Collected data
━━━━━━━━━━

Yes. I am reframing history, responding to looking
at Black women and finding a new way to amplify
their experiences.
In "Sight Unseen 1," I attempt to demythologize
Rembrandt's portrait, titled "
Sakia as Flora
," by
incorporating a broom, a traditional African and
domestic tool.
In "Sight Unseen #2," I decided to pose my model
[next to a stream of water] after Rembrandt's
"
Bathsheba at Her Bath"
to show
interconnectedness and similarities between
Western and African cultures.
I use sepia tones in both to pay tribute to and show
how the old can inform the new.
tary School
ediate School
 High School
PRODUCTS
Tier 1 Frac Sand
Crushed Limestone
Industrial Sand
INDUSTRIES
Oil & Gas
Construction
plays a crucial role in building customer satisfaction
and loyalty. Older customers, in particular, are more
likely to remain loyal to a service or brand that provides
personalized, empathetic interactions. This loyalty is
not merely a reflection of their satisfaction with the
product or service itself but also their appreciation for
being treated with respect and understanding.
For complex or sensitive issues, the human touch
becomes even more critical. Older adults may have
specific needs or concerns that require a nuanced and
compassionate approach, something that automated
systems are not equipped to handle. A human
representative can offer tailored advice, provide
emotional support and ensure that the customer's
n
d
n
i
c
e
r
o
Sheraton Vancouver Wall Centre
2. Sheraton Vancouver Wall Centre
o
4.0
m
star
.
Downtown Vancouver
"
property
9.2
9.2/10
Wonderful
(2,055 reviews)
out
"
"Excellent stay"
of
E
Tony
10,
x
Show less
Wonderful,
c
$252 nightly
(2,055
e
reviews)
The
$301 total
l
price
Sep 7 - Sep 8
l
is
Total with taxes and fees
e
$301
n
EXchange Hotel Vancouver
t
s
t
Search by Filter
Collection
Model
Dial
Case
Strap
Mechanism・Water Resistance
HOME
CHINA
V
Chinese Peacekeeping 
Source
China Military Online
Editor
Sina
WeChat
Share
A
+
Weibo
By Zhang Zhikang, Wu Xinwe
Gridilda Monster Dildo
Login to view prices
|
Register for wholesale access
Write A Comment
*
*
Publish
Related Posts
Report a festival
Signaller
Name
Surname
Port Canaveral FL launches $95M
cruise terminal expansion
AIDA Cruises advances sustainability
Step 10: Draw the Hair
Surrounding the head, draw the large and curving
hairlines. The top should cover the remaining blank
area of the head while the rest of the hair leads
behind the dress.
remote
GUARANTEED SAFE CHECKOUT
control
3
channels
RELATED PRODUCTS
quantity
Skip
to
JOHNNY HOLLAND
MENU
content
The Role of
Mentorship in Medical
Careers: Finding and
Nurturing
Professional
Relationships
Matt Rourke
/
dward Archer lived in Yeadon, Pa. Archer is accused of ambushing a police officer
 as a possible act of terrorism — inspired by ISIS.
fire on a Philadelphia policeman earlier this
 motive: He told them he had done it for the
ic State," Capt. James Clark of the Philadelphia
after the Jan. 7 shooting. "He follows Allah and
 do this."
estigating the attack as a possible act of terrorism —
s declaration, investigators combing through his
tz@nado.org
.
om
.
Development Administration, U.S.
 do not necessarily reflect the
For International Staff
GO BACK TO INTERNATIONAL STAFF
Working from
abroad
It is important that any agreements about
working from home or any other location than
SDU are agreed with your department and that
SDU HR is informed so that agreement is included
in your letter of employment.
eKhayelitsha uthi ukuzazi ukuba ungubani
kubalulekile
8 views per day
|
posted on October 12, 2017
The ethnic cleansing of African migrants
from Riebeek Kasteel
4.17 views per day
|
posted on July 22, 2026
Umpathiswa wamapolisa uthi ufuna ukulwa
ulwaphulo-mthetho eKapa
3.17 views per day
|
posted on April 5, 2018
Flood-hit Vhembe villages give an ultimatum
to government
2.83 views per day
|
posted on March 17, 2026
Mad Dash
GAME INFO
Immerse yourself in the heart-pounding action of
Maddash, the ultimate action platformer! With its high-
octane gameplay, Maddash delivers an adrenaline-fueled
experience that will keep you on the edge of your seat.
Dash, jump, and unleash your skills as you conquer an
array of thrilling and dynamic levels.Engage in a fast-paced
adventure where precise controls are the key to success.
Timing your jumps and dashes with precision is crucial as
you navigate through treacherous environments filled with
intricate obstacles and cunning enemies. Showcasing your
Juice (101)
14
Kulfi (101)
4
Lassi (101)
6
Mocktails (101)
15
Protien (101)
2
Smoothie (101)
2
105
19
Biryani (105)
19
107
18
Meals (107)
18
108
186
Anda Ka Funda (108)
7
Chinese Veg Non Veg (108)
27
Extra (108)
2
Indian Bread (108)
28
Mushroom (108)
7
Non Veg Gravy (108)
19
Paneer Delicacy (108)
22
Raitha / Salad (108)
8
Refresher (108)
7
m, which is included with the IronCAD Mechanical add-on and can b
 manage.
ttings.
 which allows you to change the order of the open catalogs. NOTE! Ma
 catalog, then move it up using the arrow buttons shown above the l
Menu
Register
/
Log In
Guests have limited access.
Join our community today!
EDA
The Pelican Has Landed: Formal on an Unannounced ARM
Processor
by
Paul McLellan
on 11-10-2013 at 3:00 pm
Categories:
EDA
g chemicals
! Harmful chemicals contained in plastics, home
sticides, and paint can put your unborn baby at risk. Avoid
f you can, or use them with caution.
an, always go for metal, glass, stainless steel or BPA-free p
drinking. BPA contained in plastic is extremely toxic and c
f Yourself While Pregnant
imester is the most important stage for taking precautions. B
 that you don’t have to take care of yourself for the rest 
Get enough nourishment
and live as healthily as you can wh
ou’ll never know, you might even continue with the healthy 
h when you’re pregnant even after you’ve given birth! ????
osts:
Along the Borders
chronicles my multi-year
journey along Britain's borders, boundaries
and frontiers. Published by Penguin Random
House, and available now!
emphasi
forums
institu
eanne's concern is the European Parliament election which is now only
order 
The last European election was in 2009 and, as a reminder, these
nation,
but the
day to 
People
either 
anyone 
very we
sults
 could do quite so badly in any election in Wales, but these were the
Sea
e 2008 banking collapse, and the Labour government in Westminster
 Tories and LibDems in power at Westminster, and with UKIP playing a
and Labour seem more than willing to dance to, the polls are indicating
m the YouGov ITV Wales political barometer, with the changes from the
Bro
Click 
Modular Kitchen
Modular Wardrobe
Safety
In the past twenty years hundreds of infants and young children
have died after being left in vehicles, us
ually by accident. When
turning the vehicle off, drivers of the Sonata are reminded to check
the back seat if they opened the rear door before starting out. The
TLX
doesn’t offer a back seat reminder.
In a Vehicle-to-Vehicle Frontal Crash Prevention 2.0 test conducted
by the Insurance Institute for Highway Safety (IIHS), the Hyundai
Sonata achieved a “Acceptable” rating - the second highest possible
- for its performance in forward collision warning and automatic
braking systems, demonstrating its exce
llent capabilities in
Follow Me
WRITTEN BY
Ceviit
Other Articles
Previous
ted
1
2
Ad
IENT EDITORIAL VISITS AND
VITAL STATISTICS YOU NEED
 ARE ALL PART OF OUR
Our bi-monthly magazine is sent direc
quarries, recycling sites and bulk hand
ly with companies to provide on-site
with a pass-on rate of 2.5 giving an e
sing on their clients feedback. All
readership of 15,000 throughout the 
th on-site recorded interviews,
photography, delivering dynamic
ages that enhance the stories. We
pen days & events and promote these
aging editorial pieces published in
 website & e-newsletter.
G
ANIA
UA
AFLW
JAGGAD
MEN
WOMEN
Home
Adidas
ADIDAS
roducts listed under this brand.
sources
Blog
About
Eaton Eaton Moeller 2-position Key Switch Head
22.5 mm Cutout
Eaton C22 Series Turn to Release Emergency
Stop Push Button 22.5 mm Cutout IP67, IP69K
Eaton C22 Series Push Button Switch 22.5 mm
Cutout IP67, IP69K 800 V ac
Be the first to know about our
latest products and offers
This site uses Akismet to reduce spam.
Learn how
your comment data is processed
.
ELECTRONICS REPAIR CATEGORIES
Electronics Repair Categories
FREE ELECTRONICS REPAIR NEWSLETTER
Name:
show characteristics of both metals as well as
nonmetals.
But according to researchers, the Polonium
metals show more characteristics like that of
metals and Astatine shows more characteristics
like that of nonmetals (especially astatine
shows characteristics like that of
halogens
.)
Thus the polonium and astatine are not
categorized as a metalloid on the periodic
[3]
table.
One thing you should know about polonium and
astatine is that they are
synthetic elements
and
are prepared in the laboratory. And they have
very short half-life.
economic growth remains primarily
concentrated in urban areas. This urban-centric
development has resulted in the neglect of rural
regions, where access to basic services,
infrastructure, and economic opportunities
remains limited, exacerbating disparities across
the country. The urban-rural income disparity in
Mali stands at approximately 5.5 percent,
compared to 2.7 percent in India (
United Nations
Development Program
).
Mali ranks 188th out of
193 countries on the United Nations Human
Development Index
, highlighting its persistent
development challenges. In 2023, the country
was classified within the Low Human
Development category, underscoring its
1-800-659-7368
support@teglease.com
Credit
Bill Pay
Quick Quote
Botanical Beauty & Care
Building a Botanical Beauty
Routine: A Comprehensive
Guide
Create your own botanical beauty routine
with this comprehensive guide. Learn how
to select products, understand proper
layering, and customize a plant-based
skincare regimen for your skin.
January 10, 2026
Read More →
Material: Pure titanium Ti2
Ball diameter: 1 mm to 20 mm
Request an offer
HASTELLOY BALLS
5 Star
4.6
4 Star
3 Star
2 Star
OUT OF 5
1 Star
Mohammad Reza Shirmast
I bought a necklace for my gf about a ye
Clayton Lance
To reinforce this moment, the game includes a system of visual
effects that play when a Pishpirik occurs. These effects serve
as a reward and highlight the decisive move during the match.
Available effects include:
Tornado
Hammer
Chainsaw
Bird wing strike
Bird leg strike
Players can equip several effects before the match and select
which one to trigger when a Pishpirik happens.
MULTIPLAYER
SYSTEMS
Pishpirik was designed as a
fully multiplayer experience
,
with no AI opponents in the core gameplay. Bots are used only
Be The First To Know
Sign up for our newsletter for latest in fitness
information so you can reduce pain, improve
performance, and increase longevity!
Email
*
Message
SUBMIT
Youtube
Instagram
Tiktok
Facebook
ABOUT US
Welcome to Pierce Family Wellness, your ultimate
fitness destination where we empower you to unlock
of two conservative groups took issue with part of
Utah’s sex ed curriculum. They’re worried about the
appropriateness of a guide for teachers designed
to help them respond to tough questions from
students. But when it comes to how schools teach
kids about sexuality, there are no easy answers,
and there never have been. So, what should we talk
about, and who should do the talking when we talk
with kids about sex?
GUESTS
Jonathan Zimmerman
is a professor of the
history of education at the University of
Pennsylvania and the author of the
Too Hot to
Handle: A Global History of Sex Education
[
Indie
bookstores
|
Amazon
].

━━━━━━━━━━

**ASSIGNED TASK**
Reproduce only the lines above, starting at the line with "Gridilda Monster Dildo" and ending at the line with "octane gameplay, Maddash", exactly as written.

**FINAL ANSWER**
Gridilda Monster Dildo
Login to view prices
|
Register for wholesale access
Write A Comment
*
*
Publish
Related Posts
Report a festival
Signaller
Name
Surname
Port Canaveral FL launches $95M
cruise terminal expansion
AIDA Cruises advances sustainability
Step 10: Draw the Hair
Surrounding the head, draw the large and curving
hairlines. The top should cover the remaining blank
area of the head while the rest of the hair leads
behind the dress.
remote
GUARANTEED SAFE CHECKOUT
control
3
channels
RELATED PRODUCTS
quantity
Skip
to
JOHNNY HOLLAND
MENU
content
The Role of
Mentorship in Medical
Careers: Finding and
Nurturing
Professional
Relationships
Matt Rourke
/
dward Archer lived in Yeadon, Pa. Archer is accused of ambushing a police officer
 as a possible act of terrorism — inspired by ISIS.
fire on a Philadelphia policeman earlier this
 motive: He told them he had done it for the
ic State," Capt. James Clark of the Philadelphia
after the Jan. 7 shooting. "He follows Allah and
 do this."
estigating the attack as a possible act of terrorism —
s declaration, investigators combing through his
tz@nado.org
.
om
.
Development Administration, U.S.
 do not necessarily reflect the
For International Staff
GO BACK TO INTERNATIONAL STAFF
Working from
abroad
It is important that any agreements about
working from home or any other location than
SDU are agreed with your department and that
SDU HR is informed so that agreement is included
in your letter of employment.
eKhayelitsha uthi ukuzazi ukuba ungubani
kubalulekile
8 views per day
|
posted on October 12, 2017
The ethnic cleansing of African migrants
from Riebeek Kasteel
4.17 views per day
|
posted on July 22, 2026
Umpathiswa wamapolisa uthi ufuna ukulwa
ulwaphulo-mthetho eKapa
3.17 views per day
|
posted on April 5, 2018
Flood-hit Vhembe villages give an ultimatum
to government
2.83 views per day
|
posted on March 17, 2026
Mad Dash
GAME INFO
Immerse yourself in the heart-pounding action of
Maddash, the ultimate action platformer! With its high-
octane gameplay, Maddash delivers an adrenaline-fueled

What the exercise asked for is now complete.